Read Nightstalkers Online

Authors: Bob Mayer

Tags: #Science Fiction, #Adventure, #Fiction

Nightstalkers (23 page)

“Yeah,” Scout said, “that’s been the real problem until you people arrived. Bluebeard’s house.”

They reached the porch.

“Wait there,” she said, pointing at a swing. Before Nada could say anything, she disappeared inside the house, returning a few seconds later with a garage door opener. She sat down next to Nada.

“I watched them build that thing.” She pointed at the mansion, more a fortress. “I could sit in my room in the day and on the roof at night and watch. And a lot of stuff was done on it at night. Stuff Bluebeard didn’t want anyone to know about.”

“Who is Bluebeard?”

“The cray-cray who built it and lives in it. But he’s gone a lot. He’s gone now. He took off with his friends in two SUVs just after you guys arrived, so that was also weird.”

The garage door opened across the street. As the black SUVs rolled down the driveway, Scout opened her own garage doors. In ten seconds the team was across the street and in the safety of another garage. Scout hit the remote and the doors rolled down.

Nada stood.

“Where are you going?” Scout asked.

“To join my team,” Nada said.

“They can’t handle a curling iron?”

Nada considered that. Sometimes the Fireflies went into the deadliest creatures or things and sometimes it was like they’d simply bounced into something and gotten stuck. A curling iron didn’t strike him as a particularly deadly event, although the burn on Scout’s head was not to be discounted. She was lucky the Firefly hadn’t shot enough juice through her to kill her.

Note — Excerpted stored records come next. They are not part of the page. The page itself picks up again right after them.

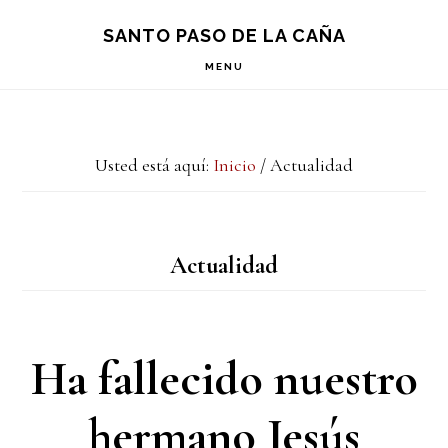
Saltar
Saltar
S
SANTO PASO DE LA CAÑA
OF
a
al
C
MENU
la
contenido
navegación
principal
Usted está aquí:
Inicio
/
Actualidad
principal
Actualidad
Ha fallecido nuestro
hermano Jesús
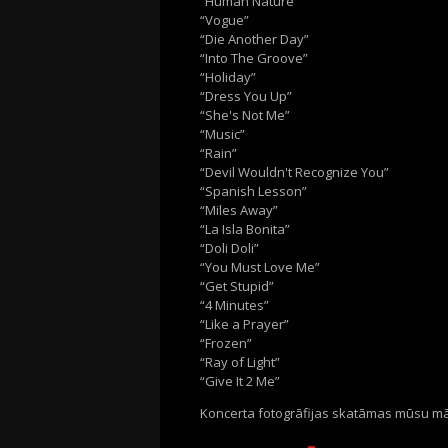
“Human Nature”
“Vogue”
“Die Another Day”
“Into The Groove”
“Holiday”
“Dress You Up”
“She's Not Me”
“Music”
“Rain”
“Devil Wouldn't Recognize You”
“Spanish Lesson”
“Miles Away”
“La Isla Bonita”
“Doli Doli”
“You Must Love Me”
“Get Stupid”
“4 Minutes”
“Like a Prayer”
“Frozen”
“Ray of Light”
“Give It 2 Me”
Koncerta fotogrāfijas skatāmas mūsu mā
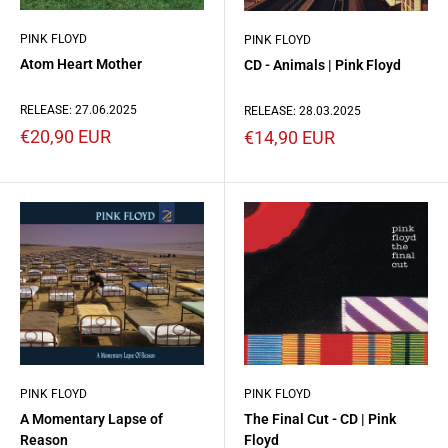
PINK FLOYD
PINK FLOYD
Atom Heart Mother
CD - Animals | Pink Floyd
RELEASE: 27.06.2025
RELEASE: 28.03.2025
Prezzo
Prezzo
€20,90 EUR
€14,90 EUR
scontato
scontato
PINK FLOYD
PINK FLOYD
A Momentary Lapse of
The Final Cut - CD | Pink
Reason
Floyd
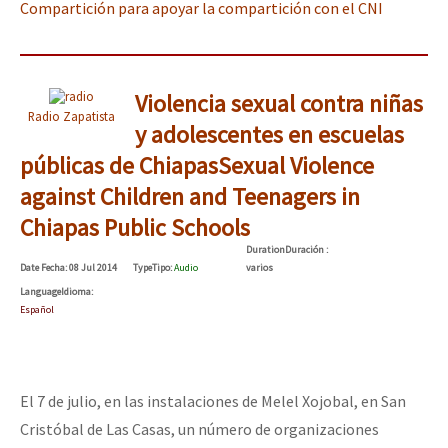
Compartición para apoyar la compartición con el CNI
Violencia sexual contra niñas
Radio Zapatista
y adolescentes en escuelas
públicas de Chiapas
Sexual Violence
against Children and Teenagers in
Chiapas Public Schools
Duration
Duración
:
Date
Fecha
: 08 Jul 2014
Type
Tipo
:
Audio
varios
Language
Idioma
:
Español
El 7 de julio, en las instalaciones de Melel Xojobal, en San
Cristóbal de Las Casas, un número de organizaciones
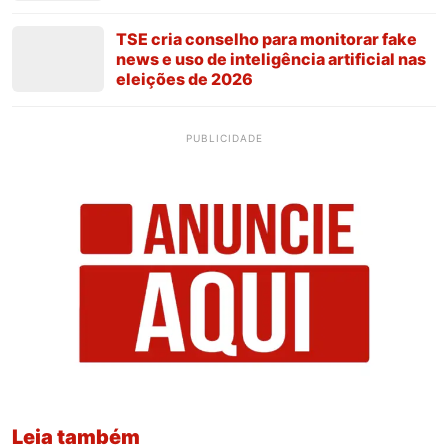
TSE cria conselho para monitorar fake
news e uso de inteligência artificial nas
eleições de 2026
PUBLICIDADE
Leia também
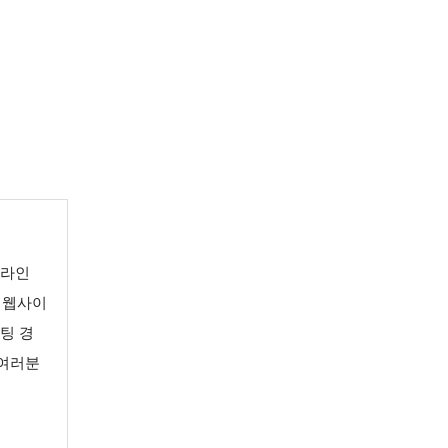
온라인
 웹사이
케팅 경
 여러분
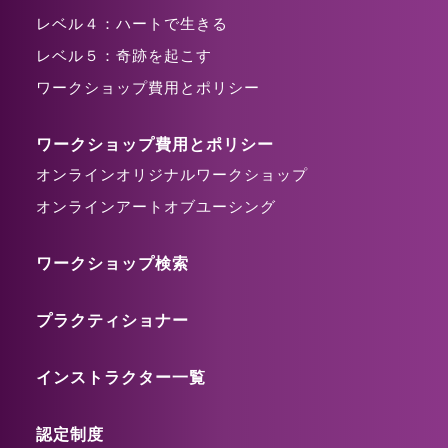
レベル４：ハートで生きる
レベル５：奇跡を起こす
ワークショップ費用とポリシー
ワークショップ費用とポリシー
オンラインオリジナルワークショップ
オンラインアートオブユーシング
ワークショップ検索
プラクティショナー
インストラクター一覧
認定制度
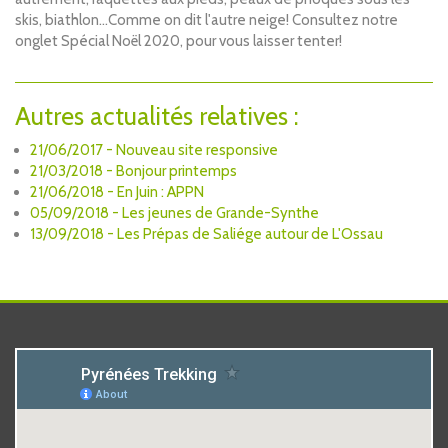
skis, biathlon...Comme on dit l'autre neige! Consultez notre
onglet Spécial Noël 2020, pour vous laisser tenter!
Autres actualités relatives :
21/06/2017 - Nouveau site responsive
21/03/2018 - Bonjour printemps
21/06/2018 - En Juin : APPN
05/09/2018 - Les jeunes de Grande-Synthe
13/09/2018 - Les Prépas de Saliége autour de L'Ossau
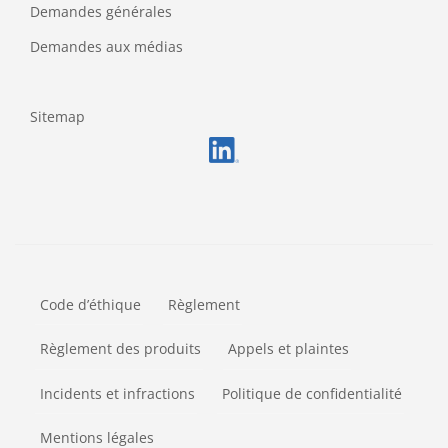
Demandes générales
Demandes aux médias
Sitemap
FOOTERMETA
Code d’éthique
Règlement
Règlement des produits
Appels et plaintes
Incidents et infractions
Politique de confidentialité
Mentions légales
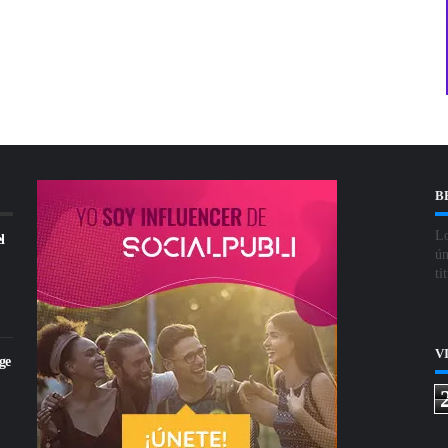
B
Lo
l
ún
ti
V
ge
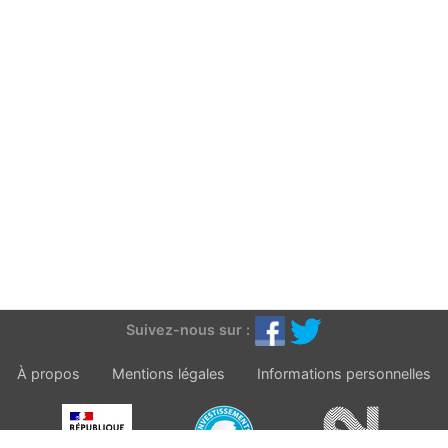
Suivez-nous sur :
À propos
Mentions légales
Informations personnelles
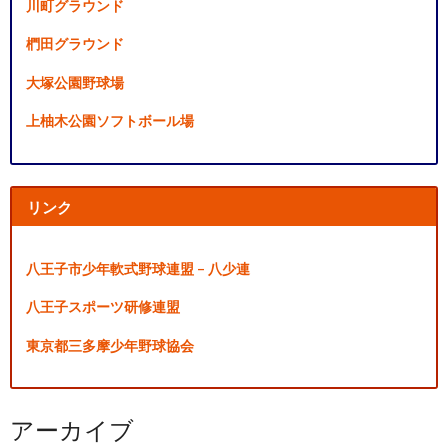
川町グラウンド
椚田グラウンド
大塚公園野球場
上柚木公園ソフトボール場
リンク
八王子市少年軟式野球連盟 – 八少連
八王子スポーツ研修連盟
東京都三多摩少年野球協会
アーカイブ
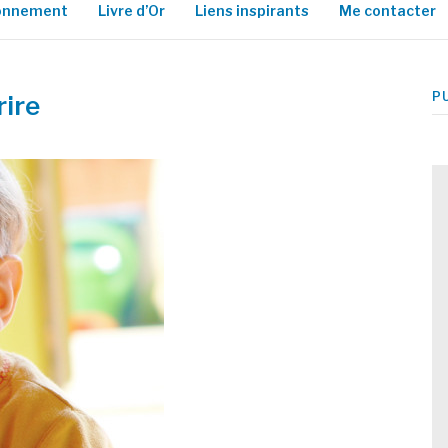
ionnement
Livre d’Or
Liens inspirants
Me contacter
P
rire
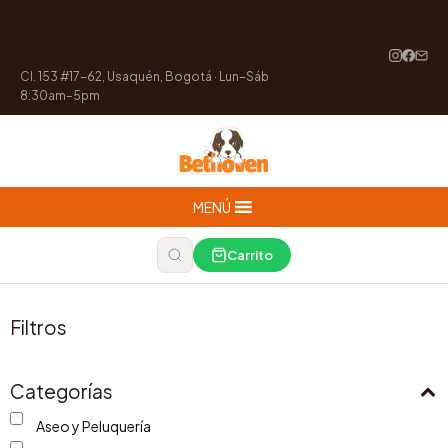
Cl. 153 #17-62, Usaquén, Bogotá · Lun–Sáb
8:30am–5pm
MENÚ
Carrito
Filtros
Categorías
Aseo y Peluquería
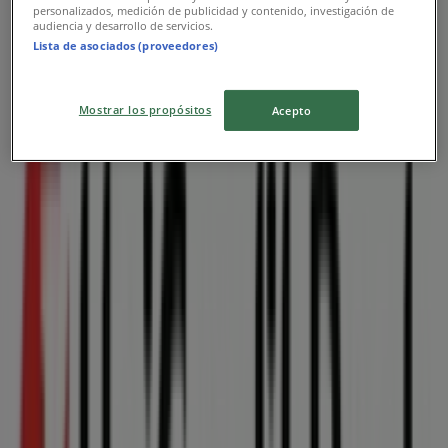
personalizados, medición de publicidad y contenido, investigación de
Reklama
audiencia y desarrollo de servicios.
Lista de asociados (proveedores)
Mostrar los propósitos
Acepto
{"numCatalogs":0}
Alte întreprinderi din Bánk a Služieb
Rýchly pohľad na ponuky Unicredit
Bank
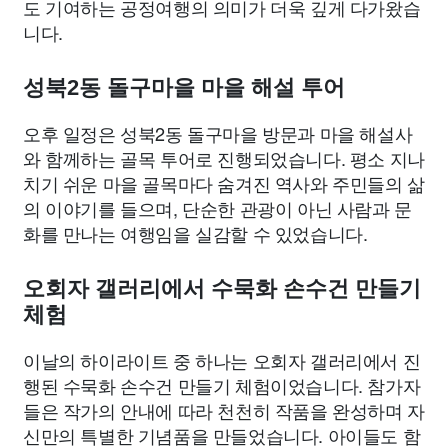
도 기여하는 공정여행의 의미가 더욱 깊게 다가왔습
니다.
성북2동 돌구마을 마을 해설 투어
오후 일정은 성북2동 돌구마을 방문과 마을 해설사
와 함께하는 골목 투어로 진행되었습니다. 평소 지나
치기 쉬운 마을 골목마다 숨겨진 역사와 주민들의 삶
의 이야기를 들으며, 단순한 관광이 아닌 사람과 문
화를 만나는 여행임을 실감할 수 있었습니다.
오회자 갤러리에서 수묵화 손수건 만들기
체험
이날의 하이라이트 중 하나는 오회자 갤러리에서 진
행된 수묵화 손수건 만들기 체험이었습니다. 참가자
들은 작가의 안내에 따라 천천히 작품을 완성하며 자
신만의 특별한 기념품을 만들었습니다. 아이들도 함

The earpiece crackled on the team net.

“Nada?” Moms asked.

“I’m keeping front security,” Nada said. “We’ve got four more Fireflies free, don’t forget.”

“I don’t forget.” Moms’s voice was a bit harsher than normal.

“Tell me about Bluebeard and the house,” Nada asked Scout.

“I’ve rarely seen him,” Scout said. “Just his SUVs, with tinted windows, right into the garage and out. Like you guys. He doesn’t
have a mailbox, which is kind of weird, too. I told my parents and they told me to mind my own biz. I even told the dummy who runs the security thing and he told me Bluebeard paid his fees just like everyone else, more in fact, so pretty much the same. When they were building it, I saw them put in, at night, a safe room deep in the basement, except I don’t think it’s a safe room. And I also saw them unload a couple of really big safes, which is just plain weird.”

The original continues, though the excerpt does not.